Travellers flying in and out of Paris Friday should expect severe disruptions with Uber drivers planning to blockade both the Charles de Gaulle and Orly airports from 4am.
Passengers should make plans to use the public transport system rather than relying on either taxis or mobile apps such as Uber.
Detailed information and journey planning (in English) for Paris’s RATP public transport system can be found by clicking here.
The industrial action by Uber drivers follows a move by the US company to hike commissions from its drivers from 20 percent to 25 percent.
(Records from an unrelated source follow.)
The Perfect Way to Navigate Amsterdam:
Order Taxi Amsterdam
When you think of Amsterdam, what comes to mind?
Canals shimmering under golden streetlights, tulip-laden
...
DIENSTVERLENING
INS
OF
Uber has refused to increase its fares, effectively leaving drivers out of pocket.
At a similar protest last Thursday, Uber drivers claimed they were working for as little as 3.75 euros an hour, and could not afford to hand the company a further 5 percent of their takings.
Unions representing private hire drivers (called VTCs in France) say the the company is ignoring France’s tough labour laws, in particular by blacklisting drivers with little or no warning, effectively making them unemployed.
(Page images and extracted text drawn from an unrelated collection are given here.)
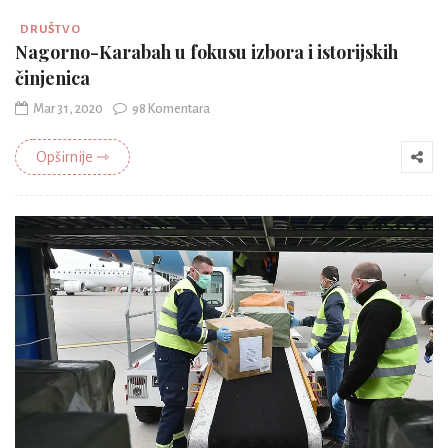
DRUŠTVO
Nagorno-Karabah u fokusu izbora i istorijskih
činjenica
Mar 31, 2020
98 Komentara
Opširnije ⇾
They also say Uber has refused to enter into any collective negotiations with drivers’ representatives.
On Wednesday, the French government’s mediator, former SNCF state rail boss Jacques Rapoport, met with union leaders and it was an “encouraging first step”, according to UNSA-VTC Union boss Sayah Baaroun.
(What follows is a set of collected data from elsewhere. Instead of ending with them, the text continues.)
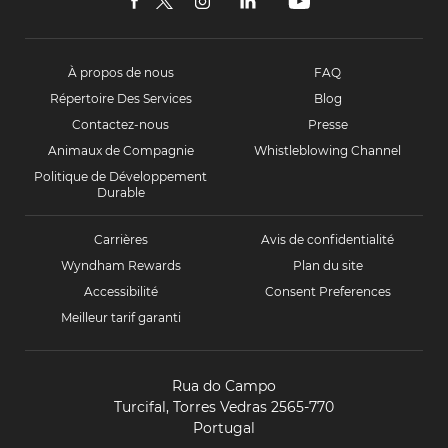
Lisboa
facebook
twitter
instagram
linkedin
youtube
À propos de nous
FAQ
Répertoire Des Services
Blog
Contactez-nous
Presse
Animaux de Compagnie
Whistleblowing Channel
Politique de Développement
Durable
Carrières
Avis de confidentialité
Wyndham Rewards
Plan du site
Accessibilité
Consent Preferences
Meilleur tarif garanti
Rua do Campo
Turcifal, Torres Vedras 2565-770
Portugal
Baaroun said his union was looking at suing Uber for “Social Dumping” and “Unfair Blacklisting” of drivers.
Meanwhile, the French Senate on Wednesday unanimously approved a law that goes some way to allaying VTC drivers concerns.
The law hands the responsibility to apps such as Uber to ensure drivers are properly insured, hold a valid driver’s licence and are accredited VTC drivers.
It also adds protection for drivers’ personal data that is handled by the app, and forbids them from imposing exclusivity clauses on drivers, which would prevent them from working for competing apps.
But none of these measures will prevent the industrial action planned for Friday.
Roads around Paris’s airports will be blocked from 4am to approximately 2pm, at which point the drivers will converge on Uber’s Paris headquarters in the city’s 19th arrondissement (district).
Unions said it was likely that the blockades, which copy a tried and tested protest method regularly used by Paris taxi drivers in the past, could continue in the coming days if there is not a satisfactory response from Uber.